* [TRY IT] The required result is a copy of each line below in which "space" appears.

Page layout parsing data

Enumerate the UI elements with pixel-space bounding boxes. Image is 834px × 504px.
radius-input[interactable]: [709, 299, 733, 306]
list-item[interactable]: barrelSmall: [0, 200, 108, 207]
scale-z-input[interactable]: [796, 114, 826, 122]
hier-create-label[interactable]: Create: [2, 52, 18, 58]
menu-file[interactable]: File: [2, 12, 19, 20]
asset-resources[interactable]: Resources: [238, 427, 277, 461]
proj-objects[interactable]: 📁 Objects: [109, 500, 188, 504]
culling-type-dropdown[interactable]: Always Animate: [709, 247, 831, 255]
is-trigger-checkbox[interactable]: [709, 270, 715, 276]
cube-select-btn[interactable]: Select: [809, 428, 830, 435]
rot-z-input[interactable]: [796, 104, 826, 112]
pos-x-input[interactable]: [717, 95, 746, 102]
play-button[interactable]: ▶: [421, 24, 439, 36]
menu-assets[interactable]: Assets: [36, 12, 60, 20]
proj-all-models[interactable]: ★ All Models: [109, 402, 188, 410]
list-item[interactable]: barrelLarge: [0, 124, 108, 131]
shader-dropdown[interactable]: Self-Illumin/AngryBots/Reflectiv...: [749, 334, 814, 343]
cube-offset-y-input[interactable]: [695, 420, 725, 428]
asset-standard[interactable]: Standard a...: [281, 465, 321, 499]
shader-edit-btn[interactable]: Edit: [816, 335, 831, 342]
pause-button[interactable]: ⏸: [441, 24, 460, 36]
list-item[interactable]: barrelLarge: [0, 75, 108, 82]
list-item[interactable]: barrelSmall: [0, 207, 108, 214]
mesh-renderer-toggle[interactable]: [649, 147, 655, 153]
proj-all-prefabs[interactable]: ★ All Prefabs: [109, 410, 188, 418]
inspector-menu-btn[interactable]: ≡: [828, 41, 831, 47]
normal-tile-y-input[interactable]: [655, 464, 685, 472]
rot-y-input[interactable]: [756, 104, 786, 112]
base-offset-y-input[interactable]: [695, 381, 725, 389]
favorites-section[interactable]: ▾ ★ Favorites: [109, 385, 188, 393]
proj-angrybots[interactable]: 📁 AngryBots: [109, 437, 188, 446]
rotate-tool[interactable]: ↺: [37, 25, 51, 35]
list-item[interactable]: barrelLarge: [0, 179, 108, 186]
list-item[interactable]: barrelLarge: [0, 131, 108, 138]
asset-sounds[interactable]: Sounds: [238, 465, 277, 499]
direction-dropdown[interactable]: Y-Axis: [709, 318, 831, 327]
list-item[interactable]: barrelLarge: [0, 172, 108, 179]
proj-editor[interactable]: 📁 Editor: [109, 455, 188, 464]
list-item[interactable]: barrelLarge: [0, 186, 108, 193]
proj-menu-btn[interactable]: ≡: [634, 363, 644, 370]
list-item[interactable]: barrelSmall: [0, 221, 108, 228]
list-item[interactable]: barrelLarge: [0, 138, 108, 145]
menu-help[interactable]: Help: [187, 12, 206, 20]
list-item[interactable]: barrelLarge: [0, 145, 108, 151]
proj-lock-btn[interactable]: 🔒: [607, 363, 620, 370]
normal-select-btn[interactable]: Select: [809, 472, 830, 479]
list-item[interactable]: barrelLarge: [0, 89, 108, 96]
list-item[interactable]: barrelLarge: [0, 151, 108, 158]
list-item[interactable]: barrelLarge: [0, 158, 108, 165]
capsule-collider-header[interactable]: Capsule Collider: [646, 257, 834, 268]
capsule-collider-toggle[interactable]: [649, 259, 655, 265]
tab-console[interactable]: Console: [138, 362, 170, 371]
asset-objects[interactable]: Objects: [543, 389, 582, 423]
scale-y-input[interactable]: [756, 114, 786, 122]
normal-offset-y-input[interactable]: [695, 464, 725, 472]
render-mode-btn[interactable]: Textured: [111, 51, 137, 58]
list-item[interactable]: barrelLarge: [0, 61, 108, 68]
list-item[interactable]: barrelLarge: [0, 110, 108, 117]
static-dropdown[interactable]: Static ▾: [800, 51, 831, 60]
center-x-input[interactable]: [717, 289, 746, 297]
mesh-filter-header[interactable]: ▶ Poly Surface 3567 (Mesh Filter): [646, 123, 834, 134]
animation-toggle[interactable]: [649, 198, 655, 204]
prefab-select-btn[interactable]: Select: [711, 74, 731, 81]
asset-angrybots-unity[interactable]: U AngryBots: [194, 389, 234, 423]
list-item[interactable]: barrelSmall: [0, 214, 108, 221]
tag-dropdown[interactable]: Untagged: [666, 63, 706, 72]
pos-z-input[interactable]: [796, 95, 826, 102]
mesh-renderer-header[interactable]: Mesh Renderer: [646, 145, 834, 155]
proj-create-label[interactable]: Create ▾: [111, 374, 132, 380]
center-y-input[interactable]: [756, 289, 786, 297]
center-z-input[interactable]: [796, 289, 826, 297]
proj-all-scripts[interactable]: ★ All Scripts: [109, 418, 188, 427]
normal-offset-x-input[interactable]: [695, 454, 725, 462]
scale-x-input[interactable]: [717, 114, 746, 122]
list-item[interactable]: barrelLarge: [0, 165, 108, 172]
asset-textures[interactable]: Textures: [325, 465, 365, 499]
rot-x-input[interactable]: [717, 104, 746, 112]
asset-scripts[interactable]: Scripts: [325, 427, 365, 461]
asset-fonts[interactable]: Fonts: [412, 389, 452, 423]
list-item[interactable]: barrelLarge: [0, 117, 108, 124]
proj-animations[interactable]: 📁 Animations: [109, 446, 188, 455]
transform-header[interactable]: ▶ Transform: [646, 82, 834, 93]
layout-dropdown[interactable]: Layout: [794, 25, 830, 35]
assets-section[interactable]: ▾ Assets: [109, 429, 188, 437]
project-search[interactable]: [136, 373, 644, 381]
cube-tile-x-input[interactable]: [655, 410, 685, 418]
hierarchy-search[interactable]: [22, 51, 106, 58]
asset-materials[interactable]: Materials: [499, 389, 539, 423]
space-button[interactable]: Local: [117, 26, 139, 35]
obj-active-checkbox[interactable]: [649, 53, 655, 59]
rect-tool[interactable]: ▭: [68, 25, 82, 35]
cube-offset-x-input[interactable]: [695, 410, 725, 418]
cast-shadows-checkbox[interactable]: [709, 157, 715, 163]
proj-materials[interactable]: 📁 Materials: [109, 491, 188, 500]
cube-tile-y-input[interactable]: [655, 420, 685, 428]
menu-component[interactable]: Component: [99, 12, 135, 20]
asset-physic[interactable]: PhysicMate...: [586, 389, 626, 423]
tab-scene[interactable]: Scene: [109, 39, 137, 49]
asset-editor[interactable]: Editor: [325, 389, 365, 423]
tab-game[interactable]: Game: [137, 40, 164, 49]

* [COMPLETED EXERCISE]
Enumerate the UI elements with pixel-space bounding boxes. Image is 834px × 504px.
space-button[interactable]: Local: [117, 26, 139, 35]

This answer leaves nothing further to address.